There is one span to output from the data below: the lines starting at the line with "The song went on to finish" and ending at the line with "https://www.youtube.co". Output it exactly, ends included, nothing more.
*** Entries shown ***
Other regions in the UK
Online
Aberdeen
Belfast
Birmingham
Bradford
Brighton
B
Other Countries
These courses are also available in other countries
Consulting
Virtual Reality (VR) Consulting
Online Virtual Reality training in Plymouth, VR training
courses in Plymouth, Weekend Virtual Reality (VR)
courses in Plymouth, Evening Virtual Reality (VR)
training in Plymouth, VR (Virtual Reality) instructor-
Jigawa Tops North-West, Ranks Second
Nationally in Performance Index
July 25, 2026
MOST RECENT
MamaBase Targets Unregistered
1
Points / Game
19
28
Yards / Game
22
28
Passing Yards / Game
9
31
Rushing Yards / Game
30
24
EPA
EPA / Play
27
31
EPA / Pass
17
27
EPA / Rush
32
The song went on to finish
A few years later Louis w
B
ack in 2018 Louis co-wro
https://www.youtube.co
*** End of Entries shown ***
*** Entries shown ***
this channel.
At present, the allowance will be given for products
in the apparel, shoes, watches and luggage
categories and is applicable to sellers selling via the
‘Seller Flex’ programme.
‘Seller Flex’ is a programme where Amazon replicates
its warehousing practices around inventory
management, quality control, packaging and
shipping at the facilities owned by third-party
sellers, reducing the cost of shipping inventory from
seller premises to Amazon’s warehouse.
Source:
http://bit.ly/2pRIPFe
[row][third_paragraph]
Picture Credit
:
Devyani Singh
*** End of Entries shown ***
*** Entries shown ***
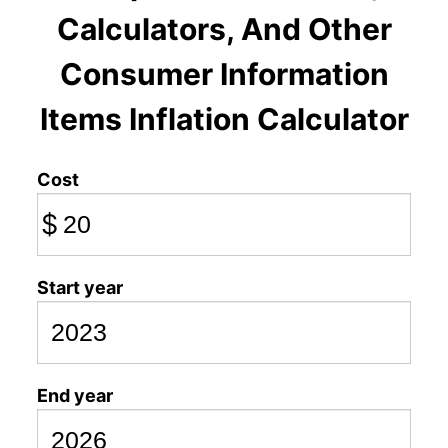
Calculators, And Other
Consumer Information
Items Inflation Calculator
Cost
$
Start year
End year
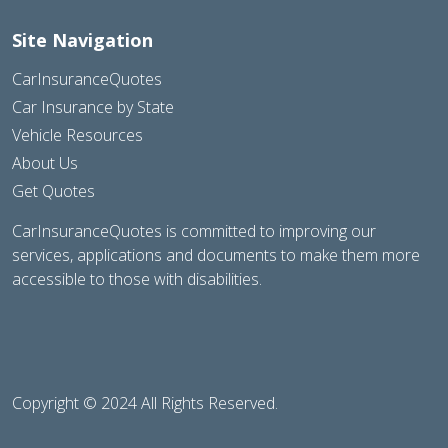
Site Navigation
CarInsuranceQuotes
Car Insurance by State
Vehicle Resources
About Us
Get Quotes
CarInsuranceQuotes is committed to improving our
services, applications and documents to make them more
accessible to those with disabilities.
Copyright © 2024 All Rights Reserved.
*** End of Entries shown ***
**Solution to this exercise:**
The song went on to finish
A few years later Louis w
B
ack in 2018 Louis co-wro
https://www.youtube.co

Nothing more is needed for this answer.